Bu maddenin uygulanmasına ilişkin usul ve esaslar, Sağlık Bakanlığı ile Kurumun birlikte çıkaracağı yönetmelikle düzenlenir.
Bu yasal düzenleme gereğince düzenlenen Çalışma Gücü ve Meslekte Kazanma Gücü Kaybı Oranı Tespit İşleri Yönetmeliğinin Geçici 1. maddesinde; bu Yönetmeliğin yürürlüğe girdiği tarihten önce çalışma gücü kaybı, iş kazası, meslek hastalığı, vazife malullüğü, harp malullüğü sonucu meslekte kazanma gücü kaybı ile erken yaşlanma durumlarının tespiti talebinde bulunan sigortalılar ve hak sahipleri için, yürürlükten kaldırılan ilgili sosyal güvenlik mevzuatının 5510 sayılı Yasaya aykırı olmayan hükümlerinin uygulanacağı, 5. maddesinde sigortalı ve hak sahiplerinin çalışma gücü oranlarının a) Sağlık Bakanlığı eğitim ve araştırma hastaneleri, b) Devlet Üniversitesi, c) Türk Silahli Kuvvetlerine bağlı asker hastaneleri, ç) sigortalıların ikamet ettikleri illerde (a), (b), (c) bentlerinde belirtilen hastanelerin bulunmaması durumunda Sağlık Bakanlığı tam teşekküllü hastanelerin yetkili olduğu, bildirilmiş, Sosyal Sigorta İşlemleri Yönetmeliğinin 56. maddesinde ise Kurum Sağlık Kurulunca verilen karara karşı yapılan itirazların Yüksek Sağlık Kulunca inceleneceği bildirilmiştir.
Kural olarak Yüksek Sağlık Kurulunca verilen karar Sosyal Güvenlik Kurumunu bağlayıcı nitelikte ise de, diğer ilgililer yönünden bir bağlayıcılığı olmadığından Yüksek Sağlık Kurulu Kararına itiraz edilmesi halinde inceleme Adli Tıp Kurumu aracılığıyla yaptırılmalıdır. Yargıtay İçtihadı Birleştirme Büyük Genel Kurulunun 28.06.1976 günlü, 1976/6-4 sayılı Kararı da bu yöndedir.
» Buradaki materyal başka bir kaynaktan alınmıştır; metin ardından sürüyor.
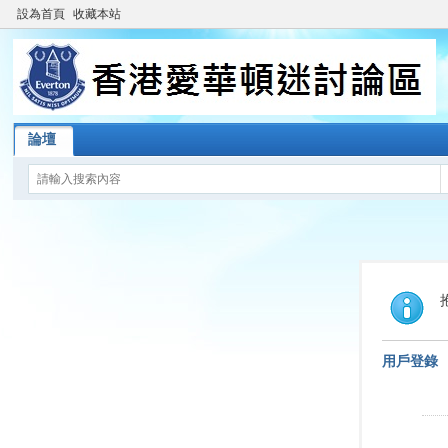
設為首頁
收藏本站
論壇
用戶登錄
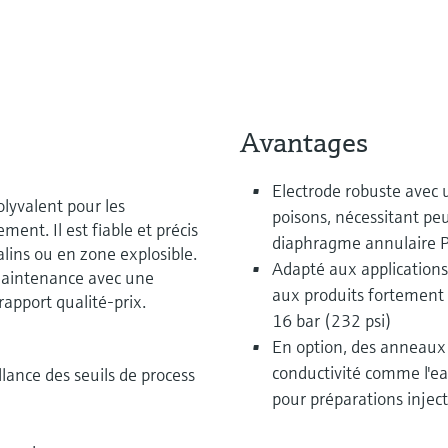
Avantages
Electrode robuste avec 
olyvalent pour les
poisons, nécessitant pe
ment. Il est fiable et précis
diaphragme annulaire 
ins ou en zone explosible.
Adapté aux applications d
maintenance avec une
aux produits fortement a
 rapport qualité-prix.
16 bar (232 psi)
En option, des anneaux d
conductivité comme l'ea
llance des seuils de process
pour préparations injec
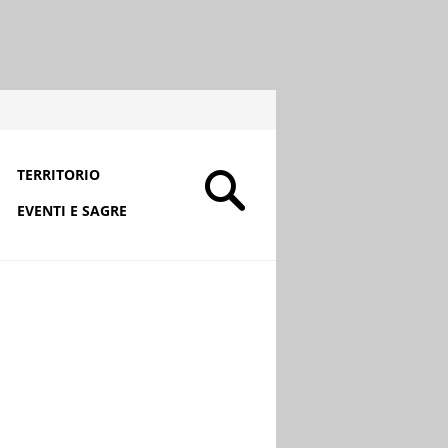
TERRITORIO
EVENTI E SAGRE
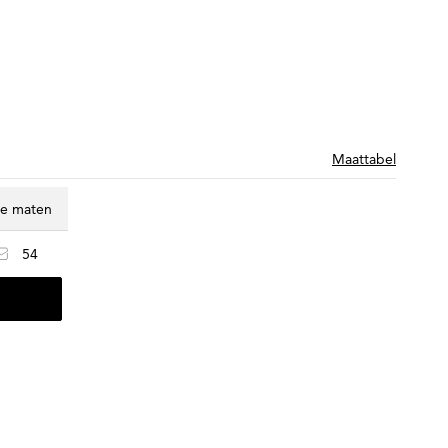
Maattabel
te maten
54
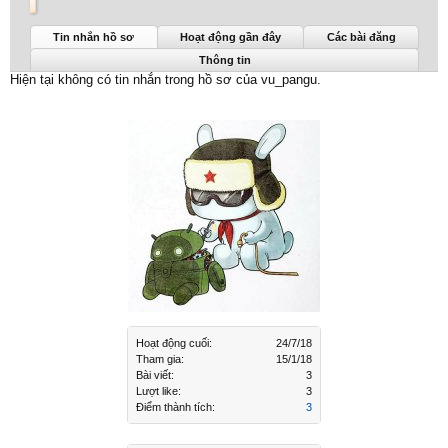
vu_pangu được nhìn thấy lần cuối:
24/7/18
Tin nhắn hồ sơ
Hoạt động gần đây
Các bài đăng
Thông tin
Hiện tại không có tin nhắn trong hồ sơ của vu_pangu.
Hoạt động cuối:
24/7/18
Tham gia:
15/1/18
Bài viết:
3
Lượt like:
3
Điểm thành tích:
3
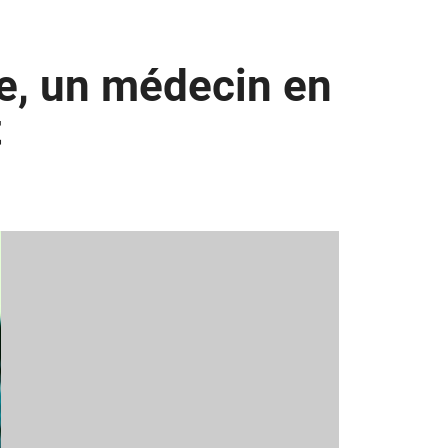
le, un médecin en
t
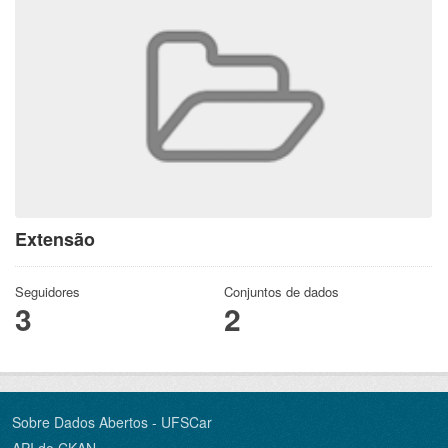
Extensão
Seguidores
Conjuntos de dados
3
2
Sobre Dados Abertos - UFSCar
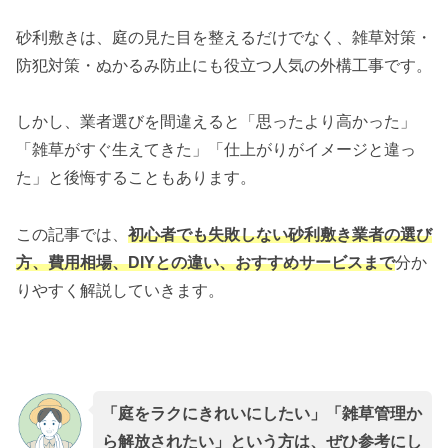
砂利敷きは、庭の見た目を整えるだけでなく、雑草対策・
防犯対策・ぬかるみ防止にも役立つ人気の外構工事です。
しかし、業者選びを間違えると「思ったより高かった」
「雑草がすぐ生えてきた」「仕上がりがイメージと違っ
た」と後悔することもあります。
この記事では、
初心者でも失敗しない砂利敷き業者の選び
方、費用相場、DIYとの違い、おすすめサービスまで
分か
りやすく解説していきます。
「庭をラクにきれいにしたい」「雑草管理か
ら解放されたい」という方は、ぜひ参考にし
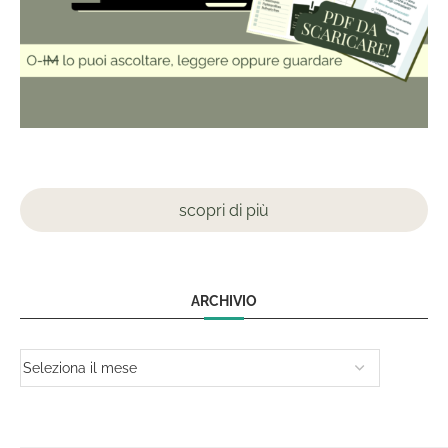
scopri di più
ARCHIVIO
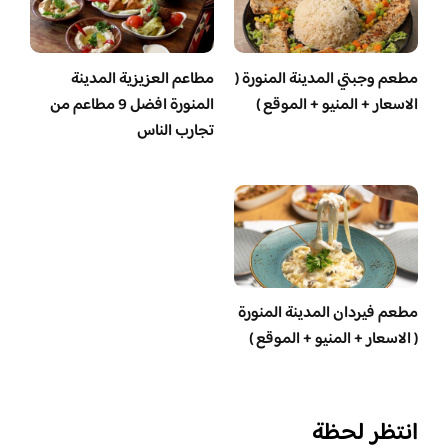
مطعم وجبتي المدينة المنورة (
مطاعم العزيزية المدينة
الاسعار + المنيو + الموقع )
المنورة افضل 9 مطاعم من
تجارب الناس
مطعم فيردان المدينة المنورة
( الاسعار + المنيو + الموقع )
انتظر لحظة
Adli Tıp 3. İhtisas Kurulundan alınacak rapor ile Yüksek Sağlık Kurulu Kararı arasında sürekli iş göremezlik oranına yönelik görüş ayrılığı bulunduğu takdirde çelişkinin giderilmesi için dosyanın Adli Tıp Genel Kuruluna gönderilerek çıkacak sonuca göre karar verilmesi gerekir.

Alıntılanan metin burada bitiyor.